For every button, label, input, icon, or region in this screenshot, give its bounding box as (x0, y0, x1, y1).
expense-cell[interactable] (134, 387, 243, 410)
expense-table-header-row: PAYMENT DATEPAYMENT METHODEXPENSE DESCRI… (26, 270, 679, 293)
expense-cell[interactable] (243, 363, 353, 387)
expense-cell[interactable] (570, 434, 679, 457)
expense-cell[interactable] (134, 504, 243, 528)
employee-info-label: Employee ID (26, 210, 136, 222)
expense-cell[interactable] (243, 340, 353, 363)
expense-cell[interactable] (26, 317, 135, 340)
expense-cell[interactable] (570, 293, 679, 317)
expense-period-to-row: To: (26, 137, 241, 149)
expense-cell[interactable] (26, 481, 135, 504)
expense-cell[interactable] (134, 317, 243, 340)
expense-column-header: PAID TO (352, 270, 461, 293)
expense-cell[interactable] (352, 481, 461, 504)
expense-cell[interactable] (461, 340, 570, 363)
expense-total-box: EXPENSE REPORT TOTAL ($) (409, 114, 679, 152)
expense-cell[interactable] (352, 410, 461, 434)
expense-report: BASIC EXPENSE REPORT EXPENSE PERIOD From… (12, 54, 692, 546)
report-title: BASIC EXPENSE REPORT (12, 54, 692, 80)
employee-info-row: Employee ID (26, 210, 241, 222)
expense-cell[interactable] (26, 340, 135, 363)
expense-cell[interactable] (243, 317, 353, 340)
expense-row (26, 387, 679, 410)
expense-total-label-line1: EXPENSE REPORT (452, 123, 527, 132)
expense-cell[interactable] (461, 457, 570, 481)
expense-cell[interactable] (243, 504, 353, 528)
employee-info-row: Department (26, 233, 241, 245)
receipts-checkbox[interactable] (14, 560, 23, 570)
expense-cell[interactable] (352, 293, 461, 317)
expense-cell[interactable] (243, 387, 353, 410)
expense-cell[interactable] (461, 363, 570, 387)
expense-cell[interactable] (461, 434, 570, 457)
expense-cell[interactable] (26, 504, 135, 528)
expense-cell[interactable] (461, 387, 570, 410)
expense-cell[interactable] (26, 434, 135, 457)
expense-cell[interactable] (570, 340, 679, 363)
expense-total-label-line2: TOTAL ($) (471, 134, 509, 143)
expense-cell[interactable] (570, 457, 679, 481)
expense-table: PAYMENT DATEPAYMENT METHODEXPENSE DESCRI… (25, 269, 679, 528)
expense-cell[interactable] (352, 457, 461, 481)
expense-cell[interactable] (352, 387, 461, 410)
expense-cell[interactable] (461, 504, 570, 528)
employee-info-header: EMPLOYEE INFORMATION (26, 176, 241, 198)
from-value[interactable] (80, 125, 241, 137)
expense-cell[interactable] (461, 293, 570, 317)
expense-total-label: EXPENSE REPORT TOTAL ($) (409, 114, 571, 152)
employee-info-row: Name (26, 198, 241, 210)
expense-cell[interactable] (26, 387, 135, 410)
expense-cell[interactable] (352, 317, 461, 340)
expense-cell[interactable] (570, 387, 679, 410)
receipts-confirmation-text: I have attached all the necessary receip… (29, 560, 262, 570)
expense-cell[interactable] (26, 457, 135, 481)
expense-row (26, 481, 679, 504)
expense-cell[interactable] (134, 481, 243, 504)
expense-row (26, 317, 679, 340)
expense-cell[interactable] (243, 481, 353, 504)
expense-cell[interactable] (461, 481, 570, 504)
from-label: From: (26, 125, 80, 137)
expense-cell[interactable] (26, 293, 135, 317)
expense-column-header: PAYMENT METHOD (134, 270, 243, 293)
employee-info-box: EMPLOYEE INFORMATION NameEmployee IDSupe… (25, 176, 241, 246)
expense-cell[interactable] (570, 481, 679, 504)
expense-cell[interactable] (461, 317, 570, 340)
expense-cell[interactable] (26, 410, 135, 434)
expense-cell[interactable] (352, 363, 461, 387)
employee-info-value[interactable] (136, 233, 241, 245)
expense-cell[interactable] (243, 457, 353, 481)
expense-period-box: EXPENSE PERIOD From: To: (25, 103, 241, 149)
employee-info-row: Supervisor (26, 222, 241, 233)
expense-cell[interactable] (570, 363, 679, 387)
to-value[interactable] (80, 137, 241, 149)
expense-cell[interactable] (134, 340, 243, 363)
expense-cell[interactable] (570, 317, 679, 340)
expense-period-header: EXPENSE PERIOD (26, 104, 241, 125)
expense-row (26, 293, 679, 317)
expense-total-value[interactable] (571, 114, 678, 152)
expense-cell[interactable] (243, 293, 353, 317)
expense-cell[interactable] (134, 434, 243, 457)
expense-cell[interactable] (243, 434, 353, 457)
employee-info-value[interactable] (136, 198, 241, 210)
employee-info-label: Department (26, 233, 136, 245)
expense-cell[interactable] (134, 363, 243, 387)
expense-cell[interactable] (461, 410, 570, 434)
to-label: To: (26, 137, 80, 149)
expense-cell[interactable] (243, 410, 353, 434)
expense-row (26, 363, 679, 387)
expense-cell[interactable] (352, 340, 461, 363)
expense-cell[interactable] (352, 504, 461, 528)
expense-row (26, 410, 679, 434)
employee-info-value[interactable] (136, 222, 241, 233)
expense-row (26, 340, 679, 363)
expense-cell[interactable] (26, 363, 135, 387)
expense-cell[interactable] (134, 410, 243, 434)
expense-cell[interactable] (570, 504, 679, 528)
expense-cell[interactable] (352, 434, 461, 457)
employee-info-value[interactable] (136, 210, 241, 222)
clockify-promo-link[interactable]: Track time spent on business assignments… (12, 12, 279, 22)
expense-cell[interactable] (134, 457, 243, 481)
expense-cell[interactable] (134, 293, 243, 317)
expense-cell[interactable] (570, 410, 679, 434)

☆ ☆ ☆ ☆ ☆ ☆ ☆

Exercise aim | Repeat the material above in its entirety, exactly.

Your solution |
For every button, label, input, icon, or region in this screenshot, give its bounding box as (x0, y0, x1, y1).
expense-cell[interactable] (134, 387, 243, 410)
expense-table-header-row: PAYMENT DATEPAYMENT METHODEXPENSE DESCRI… (26, 270, 679, 293)
expense-cell[interactable] (243, 363, 353, 387)
expense-cell[interactable] (570, 434, 679, 457)
expense-cell[interactable] (134, 504, 243, 528)
employee-info-label: Employee ID (26, 210, 136, 222)
expense-cell[interactable] (243, 340, 353, 363)
expense-cell[interactable] (26, 317, 135, 340)
expense-cell[interactable] (570, 293, 679, 317)
expense-period-to-row: To: (26, 137, 241, 149)
expense-cell[interactable] (26, 481, 135, 504)
expense-cell[interactable] (134, 317, 243, 340)
expense-column-header: PAID TO (352, 270, 461, 293)
expense-cell[interactable] (352, 481, 461, 504)
expense-cell[interactable] (461, 340, 570, 363)
expense-total-box: EXPENSE REPORT TOTAL ($) (409, 114, 679, 152)
expense-cell[interactable] (352, 410, 461, 434)
expense-report: BASIC EXPENSE REPORT EXPENSE PERIOD From… (12, 54, 692, 546)
report-title: BASIC EXPENSE REPORT (12, 54, 692, 80)
employee-info-row: Employee ID (26, 210, 241, 222)
expense-cell[interactable] (26, 340, 135, 363)
expense-cell[interactable] (243, 317, 353, 340)
expense-row (26, 387, 679, 410)
expense-total-label-line1: EXPENSE REPORT (452, 123, 527, 132)
expense-cell[interactable] (461, 457, 570, 481)
expense-cell[interactable] (243, 504, 353, 528)
employee-info-row: Department (26, 233, 241, 245)
receipts-checkbox[interactable] (14, 560, 23, 570)
expense-cell[interactable] (352, 293, 461, 317)
expense-cell[interactable] (243, 387, 353, 410)
expense-cell[interactable] (461, 363, 570, 387)
expense-cell[interactable] (461, 434, 570, 457)
expense-cell[interactable] (26, 504, 135, 528)
expense-cell[interactable] (461, 387, 570, 410)
expense-cell[interactable] (26, 434, 135, 457)
expense-cell[interactable] (570, 340, 679, 363)
expense-total-label-line2: TOTAL ($) (471, 134, 509, 143)
expense-cell[interactable] (570, 457, 679, 481)
expense-table: PAYMENT DATEPAYMENT METHODEXPENSE DESCRI… (25, 269, 679, 528)
expense-cell[interactable] (352, 457, 461, 481)
expense-cell[interactable] (352, 387, 461, 410)
expense-cell[interactable] (461, 504, 570, 528)
employee-info-header: EMPLOYEE INFORMATION (26, 176, 241, 198)
from-value[interactable] (80, 125, 241, 137)
expense-cell[interactable] (461, 293, 570, 317)
expense-total-label: EXPENSE REPORT TOTAL ($) (409, 114, 571, 152)
employee-info-row: Name (26, 198, 241, 210)
expense-cell[interactable] (26, 387, 135, 410)
expense-cell[interactable] (352, 317, 461, 340)
expense-cell[interactable] (570, 387, 679, 410)
receipts-confirmation-text: I have attached all the necessary receip… (29, 560, 262, 570)
expense-cell[interactable] (26, 457, 135, 481)
expense-row (26, 481, 679, 504)
expense-cell[interactable] (134, 481, 243, 504)
expense-row (26, 317, 679, 340)
expense-cell[interactable] (243, 481, 353, 504)
expense-cell[interactable] (461, 481, 570, 504)
from-label: From: (26, 125, 80, 137)
expense-cell[interactable] (26, 293, 135, 317)
expense-column-header: PAYMENT METHOD (134, 270, 243, 293)
employee-info-box: EMPLOYEE INFORMATION NameEmployee IDSupe… (25, 176, 241, 246)
expense-cell[interactable] (570, 481, 679, 504)
expense-cell[interactable] (461, 317, 570, 340)
expense-cell[interactable] (26, 410, 135, 434)
expense-cell[interactable] (352, 363, 461, 387)
employee-info-value[interactable] (136, 233, 241, 245)
expense-cell[interactable] (243, 457, 353, 481)
expense-period-box: EXPENSE PERIOD From: To: (25, 103, 241, 149)
employee-info-row: Supervisor (26, 222, 241, 233)
expense-cell[interactable] (570, 363, 679, 387)
to-value[interactable] (80, 137, 241, 149)
expense-cell[interactable] (134, 340, 243, 363)
expense-cell[interactable] (570, 317, 679, 340)
expense-period-header: EXPENSE PERIOD (26, 104, 241, 125)
expense-row (26, 293, 679, 317)
expense-total-value[interactable] (571, 114, 678, 152)
expense-cell[interactable] (243, 293, 353, 317)
expense-cell[interactable] (134, 434, 243, 457)
expense-cell[interactable] (243, 434, 353, 457)
employee-info-value[interactable] (136, 198, 241, 210)
employee-info-label: Department (26, 233, 136, 245)
expense-cell[interactable] (134, 363, 243, 387)
expense-cell[interactable] (461, 410, 570, 434)
to-label: To: (26, 137, 80, 149)
expense-cell[interactable] (243, 410, 353, 434)
expense-row (26, 363, 679, 387)
expense-cell[interactable] (352, 340, 461, 363)
expense-cell[interactable] (352, 504, 461, 528)
expense-row (26, 410, 679, 434)
employee-info-value[interactable] (136, 222, 241, 233)
expense-row (26, 340, 679, 363)
expense-cell[interactable] (26, 363, 135, 387)
expense-cell[interactable] (134, 410, 243, 434)
expense-cell[interactable] (570, 504, 679, 528)
expense-cell[interactable] (352, 434, 461, 457)
employee-info-value[interactable] (136, 210, 241, 222)
clockify-promo-link[interactable]: Track time spent on business assignments… (12, 12, 279, 22)
expense-cell[interactable] (134, 457, 243, 481)
expense-cell[interactable] (134, 293, 243, 317)
expense-cell[interactable] (570, 410, 679, 434)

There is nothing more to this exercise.